Easy Corn and Chicken Quesadillas
Quesadillas are a Perfect Food. Crisp and fluffy at the same time, full of stretchy cheese, and whatever ingredients you’ve got in your fridge at the time. There was a great time period in my life where I routinely kept flour tortillas and shredded cheese in my kitchen so that I could make quesadillas at any moment – but since I also have very little self restraint, I try not to keep them within arm’s reach at all times. Towards the end of summer, fresh corn is widely available and delicious on the grill. This week’s recipe combines sweet charred corn and leftover shredded rotisserie chicken. I love repurposing food from previous meals into something new and quesadillas are the perfect vehicle for that. The Mission Tortillas Street Taco Flour Tortillas are incredible - pillowy and delicious when the edges get hot and toasty. They’re also the perfect size for individual quesadillas. Serve these with the simplest Mango Salsa ever!
What You Need:
1 package Mission Tortillas Street Taco Flour Tortillas
Shredded cheese of your choice
Rotisserie chicken, shredded
Corn - fresh or canned kernels
Extra virgin olive oil, salt, pepper, cumin
1/2 jalapeño, diced
1/4 red onion, diced
What To Do:
Shred the chicken and dice 1/2 a jalapeño and red onion
In a medium skillet over medium heat, sauté corn kernels in extra virgin olive oil.
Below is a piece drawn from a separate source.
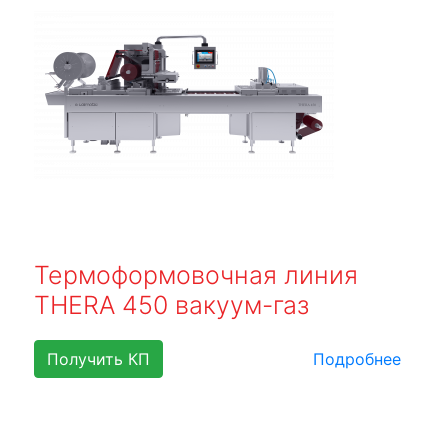
Термоформовочная линия
THERA 450 вакуум-газ
Получить КП
Подробнее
Season liberally with salt, pepper, and cumin. Add in the diced jalapeño and red onion and cook until onions are clear and corn is charred. Remove and place aside
Heat a very small amount of evoo in the pan, then add 2 tortillas into the pan. Toast for 30 seconds and flip them.
Cover each tortilla with shredded cheese. Add corn and shredded chicken to one tortilla. Sandwich the 2 tortillas together and flip, cooking only until the cheese is completely melted and tortillas are golden brown.